Król znajduje się oto w oku Horusa gdzie dochodzi rozkaz Bogów. Czerwone oko Horusa jest rozgniewane, jego mocy nic się nie oprze... Niebo przemówiło. Ziemia drży. Ziemia huczy. [...] Ziemia pęka gdy król wstępuje do Nieba. [...] Grzmot burzy pcha go jak Seta. Strażnicy Nieba otwierają mu wrota... Widzę, jak król niby sokół, niby Bóg wznosi się...

Dziwne to oko, prawda? Raz przypomina kabinę, drugi raz działającą dyszę rakiety. To nie wszystko. Można odnaleźć jeszcze kilku Horusów, jak ten z Behedet, Nechem czy Buto. Znany jest też wizerunek "Niebiańskiego Sokoła" wysyłającego jakieś promieniowanie na mumię Ozyrysa. Bóg, czy wysoka technika?

Czy to zbudował fellach 5000 lat temu?
Historię Egiptu z ostatnich pięciu tysięcy lat usiłuje się rozciągnąć na cały okres przypisując przy okazji ludziom to, czego nie dokonali. Króla Ramzesa, który wznosił ogromne budowle i pomniki, wycinał w litej skale świątynie szuka się w ostatnim okresie czterech tysięcy lat, gdzie hitem technicznym był krzemienny sierp, wóz i dobry wół. Ten Ramzes, którego mumię znaleziono, nie musi być tamtym Ramzesem, a co bardziej prawdopodobne przyjął tylko imię wielkiego przodka z wielką dla siebie korzyścią, gdyż nie musiał nigdzie wydrapywać swojego imienia.
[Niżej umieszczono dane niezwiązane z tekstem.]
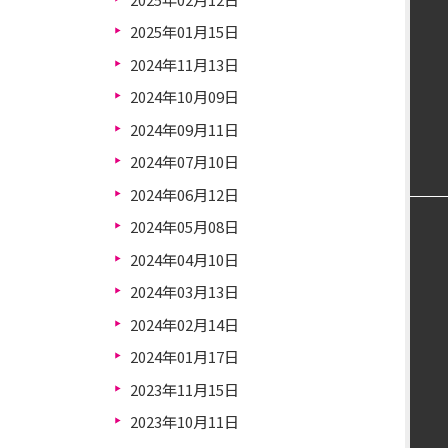
2025年01月15日
2024年11月13日
2024年10月09日
2024年09月11日
2024年07月10日
2024年06月12日
2024年05月08日
2024年04月10日
2024年03月13日
2024年02月14日
2024年01月17日
2023年11月15日
2023年10月11日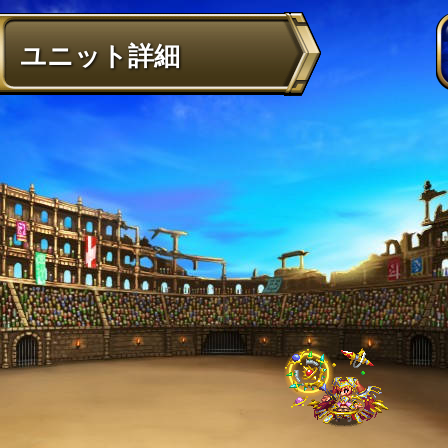
ユニット詳細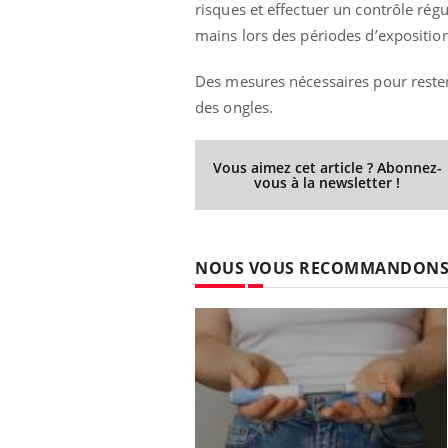
risques et effectuer un contrôle régu
mains lors des périodes d’expositio
Des mesures nécessaires pour rester 
des ongles.
Vous aimez cet article ? Abonnez-
vous à la newsletter !
NOUS VOUS RECOMMANDON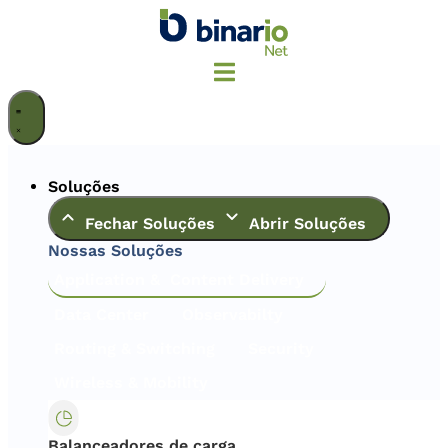
Ir
para
o
conteúdo
Soluções
Fechar Soluções
Abrir Soluções
Nossas Soluções
Application & Content Delivery
Data Center
Observabilty
Routing & Switching
Security
Wireless & Mobility
Balanceadores de carga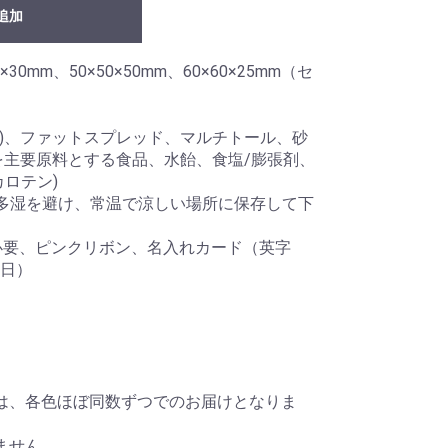
追加
30mm、50×50×50mm、60×60×25mm（セ
）
造)、ファットスプレッド、マルチトール、砂
を主要原料とする食品、水飴、食塩/膨張剤、
ロテン)
多湿を避け、常温で涼しい場所に保存して下
必要、ピンクリボン、名入れカード（英字
日）
は、各色ほぼ同数ずつでのお届けとなりま
ません。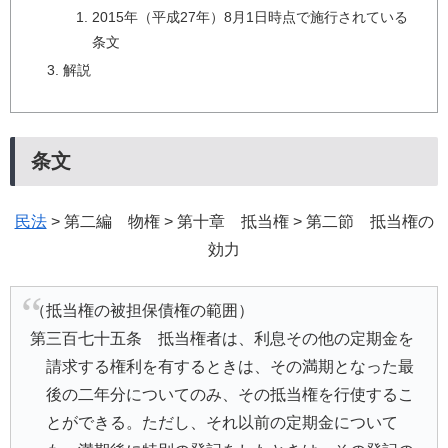
2015年（平成27年）8月1日時点で施行されている
条文
解説
条文
民法
> 第二編 物権 > 第十章 抵当権 > 第二節 抵当権の
効力
（抵当権の被担保債権の範囲）
第三百七十五条 抵当権者は、利息その他の定期金を
請求する権利を有するときは、その満期となった最
後の二年分についてのみ、その抵当権を行使するこ
とができる。ただし、それ以前の定期金について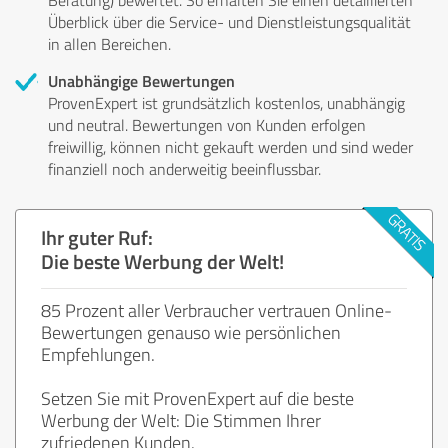
Überblick über die Service- und Dienstleistungsqualität
in allen Bereichen.
Unabhängige Bewertungen
ProvenExpert ist grundsätzlich kostenlos, unabhängig
und neutral. Bewertungen von Kunden erfolgen
freiwillig, können nicht gekauft werden und sind weder
finanziell noch anderweitig beeinflussbar.
Ihr guter Ruf:
Die beste Werbung der Welt!
85 Prozent aller Verbraucher vertrauen Online-
Bewertungen genauso wie persönlichen
Empfehlungen.
Setzen Sie mit ProvenExpert auf die beste
Werbung der Welt: Die Stimmen Ihrer
zufriedenen Kunden.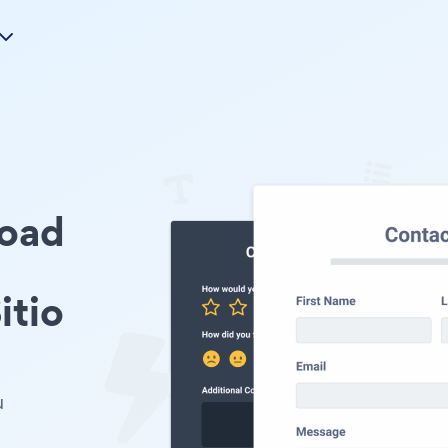
load
itio
u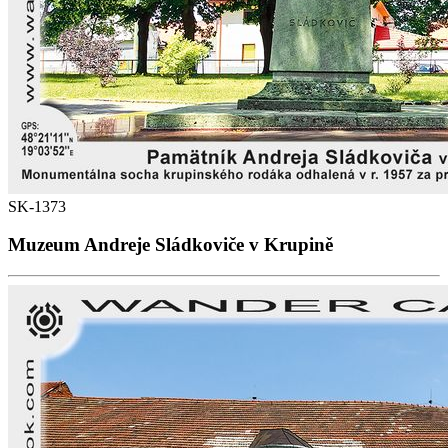
SK-1373
Muzeum Andreje Sládkoviče v Krupině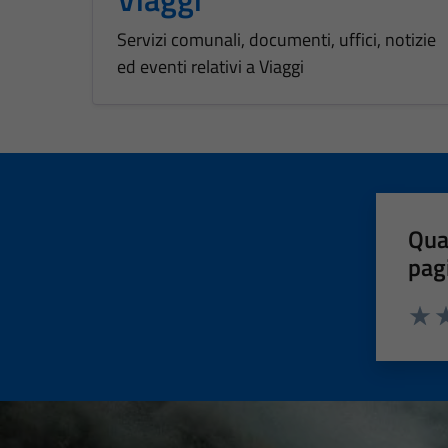
Servizi comunali, documenti, uffici, notizie
ed eventi relativi a Viaggi
Qua
pag
Valut
Va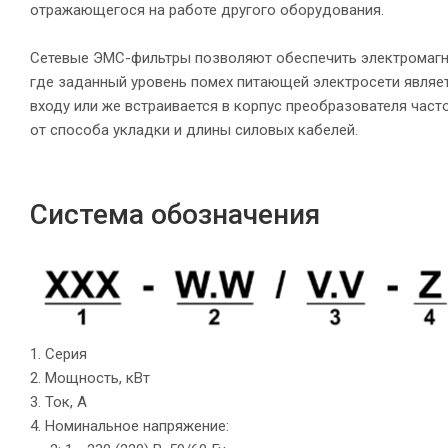
отражающегося на работе другого оборудования.
Сетевые ЭМС-фильтры позволяют обеспечить электромагни
где заданный уровень помех питающей электросети являе
входу или же встраивается в корпус преобразователя част
от способа укладки и длины силовых кабелей.
Система обозначения
1. Серия
2. Мощность, кВт
3. Ток, А
4. Номинальное напряжение: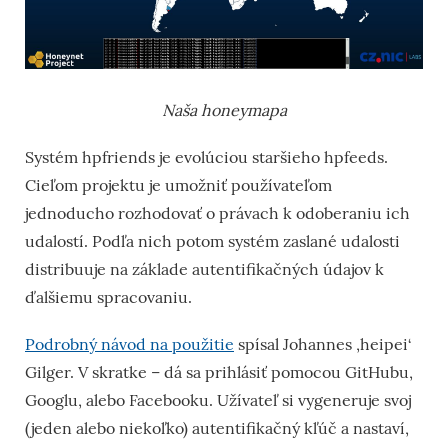
Naša honeymapa
Systém hpfriends je evolúciou staršieho hpfeeds.
Cieľom projektu je umožniť používateľom
jednoducho rozhodovať o právach k odoberaniu ich
udalostí. Podľa nich potom systém zaslané udalosti
distribuuje na základe autentifikačných údajov k
ďalšiemu spracovaniu.
Podrobný návod na použitie
spísal Johannes ‚heipei‘
Gilger. V skratke – dá sa prihlásiť pomocou GitHubu,
Googlu, alebo Facebooku. Užívateľ si vygeneruje svoj
(jeden alebo niekoľko) autentifikačný kľúč a nastaví,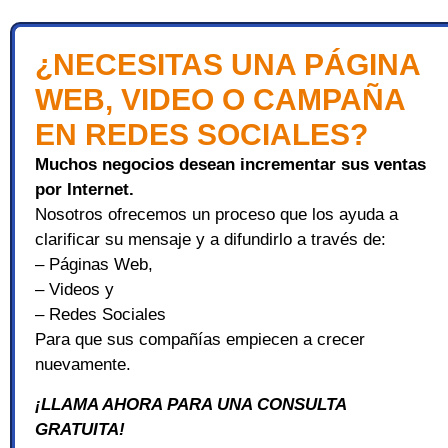
¿NECESITAS UNA PÁGINA
WEB, VIDEO O CAMPAÑA
EN REDES SOCIALES?
Muchos negocios desean incrementar sus ventas
por Internet.
Nosotros ofrecemos un proceso que los ayuda a
clarificar su mensaje y a difundirlo a través de:
– Páginas Web,
– Videos y
– Redes Sociales
Para que sus compañías empiecen a crecer
nuevamente.
¡LLAMA AHORA PARA UNA CONSULTA
GRATUITA!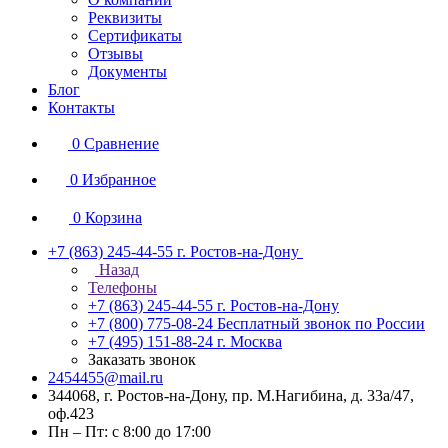
Реквизиты
Сертификаты
Отзывы
Документы
Блог
Контакты
0
Сравнение
0
Избранное
0
Корзина
+7 (863) 245-44-55
г. Ростов-на-Дону
Назад
Телефоны
+7 (863) 245-44-55
г. Ростов-на-Дону
+7 (800) 775-08-24
Бесплатный звонок по России
+7 (495) 151-88-24
г. Москва
Заказать звонок
2454455@mail.ru
344068, г. Ростов-на-Дону, пр. М.Нагибина, д. 33а/47,
оф.423
Пн – Пт: с 8:00 до 17:00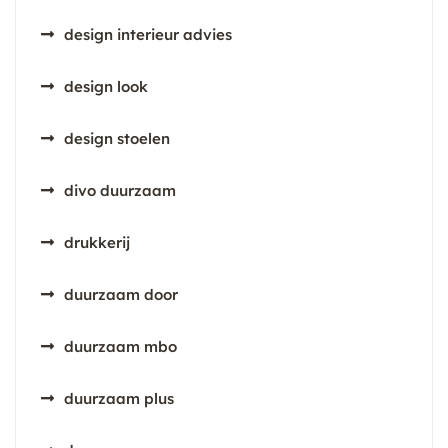
design interieur advies
design look
design stoelen
divo duurzaam
drukkerij
duurzaam door
duurzaam mbo
duurzaam plus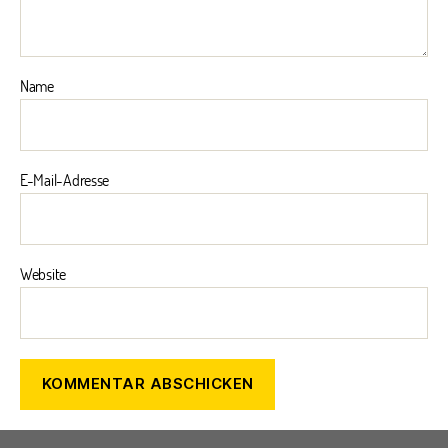
Name
E-Mail-Adresse
Website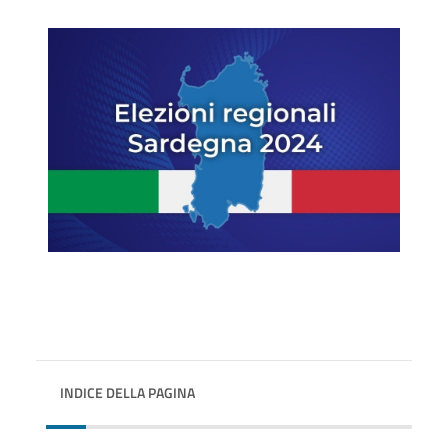
INDICE DELLA PAGINA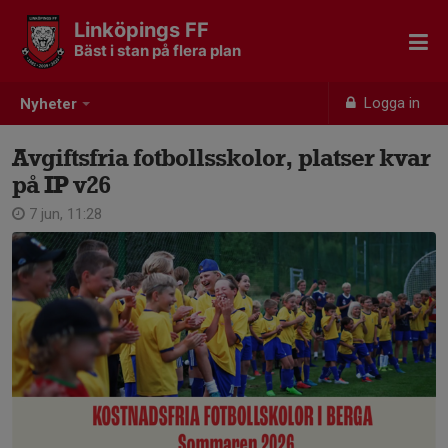
Linköpings FF
Bäst i stan på flera plan
Logga in
Nyheter
Avgiftsfria fotbollsskolor, platser kvar
på IP v26
7 jun, 11:28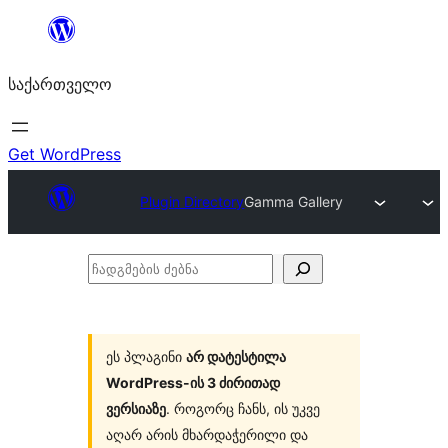
შიგთავსზე
გადასვლა
საქართველო
Get WordPress
Plugin Directory
Gamma Gallery
ჩადგმების
ძებნა
ეს პლაგინი
არ დატესტილა
WordPress-ის 3 ძირითად
ვერსიაზე
. როგორც ჩანს, ის უკვე
აღარ არის მხარდაჭერილი და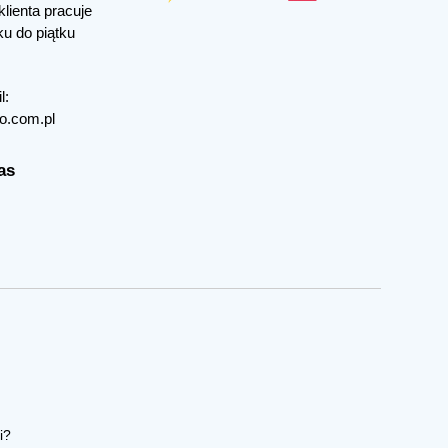
klienta pracuje
ku do piątku
l:
o.com.pl
as
i?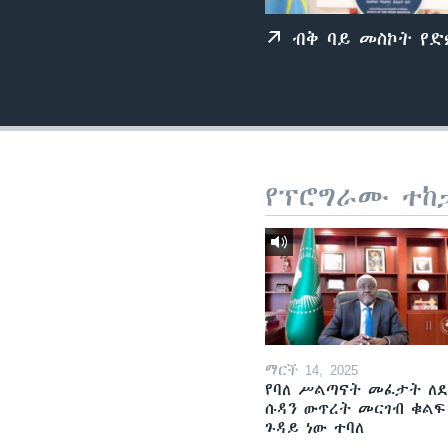
ብቅ ባይ መስኮት የ
የፕሮግራሙ ተከ
ማርች 14, 2025
የባለ ሥልጣናት መፈታት ለ
ሱዳን ውጥረት መርገብ ቁልፍ
ጉዳይ ነው ተባለ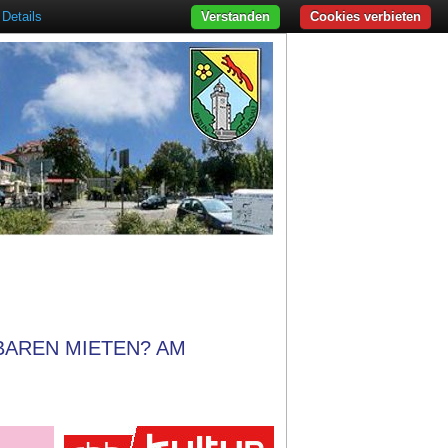
Details
Verstanden
Cookies verbieten
BAREN MIETEN? AM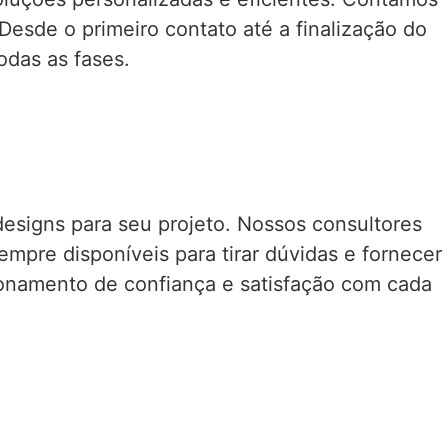
Desde o primeiro contato até a finalização do
odas as fases.
designs para seu projeto. Nossos consultores
pre disponíveis para tirar dúvidas e fornecer
acionamento de confiança e satisfação com cada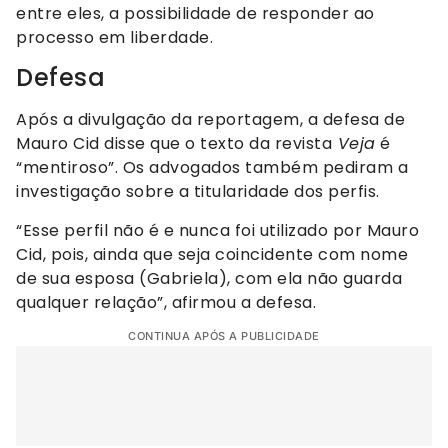
entre eles, a possibilidade de responder ao
processo em liberdade.
Defesa
Após a divulgação da reportagem, a defesa de
Mauro Cid disse que o texto da revista
Veja
é
“mentiroso”. Os advogados também pediram a
investigação sobre a titularidade dos perfis.
“Esse perfil não é e nunca foi utilizado por Mauro
Cid, pois, ainda que seja coincidente com nome
de sua esposa (Gabriela), com ela não guarda
qualquer relação”, afirmou a defesa.
CONTINUA APÓS A PUBLICIDADE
Brak logiki okraszonej nonszalancją spowodował wrzucenie wszystkiego do jednego worka i serwowanie nam potrawy o trudnej do zidentyfikowania zawartości i nieokreślonym smaku. Ludzie to kupują, bo nie mają innego wyjścia. Przecież nie każdy zna hieroglify i z tego powodu nie jest w stanie sprawdzić czy egiptolodzy mówią prawdę.

Czas wreszcie uprzytomnić sobie, że w Egipcie istniały dwie cywilizacje. Czy tę pierwszą nazwiemy cywilizacją Bogów, Wielką, Wyższą czy Kosmiczną nie ma absolutnie znaczenia. Faktem jest, że istniała. Faktem jest też, że cywilizacja ludzi była jej podporządkowana. Ludzie mieli służyć Bogom w pełnym tego słowa znaczeniu. To ludzie byli łowczymi, rzemieślnikami, rolnikami czy wreszcie "mięsem armatnim". Wszelka ich praca była podporządkowana boskim rozkazom, a w zamian otrzymywali tylko opiekę. Po zniknięciu Bogów, kasty królów i kapłanów, całą tę schedę przejęli najzwyklejsi ludzie. Nastała epoka współczesnych władców otoczonych splendorem dawnych lat lecz z wiechciami współczesnej słomy wystającej z królewskich butów.

Przy zmianie podstawowego założenia, uwzględnieniu istnienia dwóch cywilizacji, historia Egiptu będzie wyglądała zupełnie inaczej. Jednak nie zmieni jej Hawass i jemu podobni, a dopiero przyszłe pokolenie egiptologów myślących otwarcie, logicznie i niezależnie, lecz pod warunkiem, że nauczycielem nie będzie doktryner "starej daty" biorący pieniądze za gadanie zwykłych bzdur.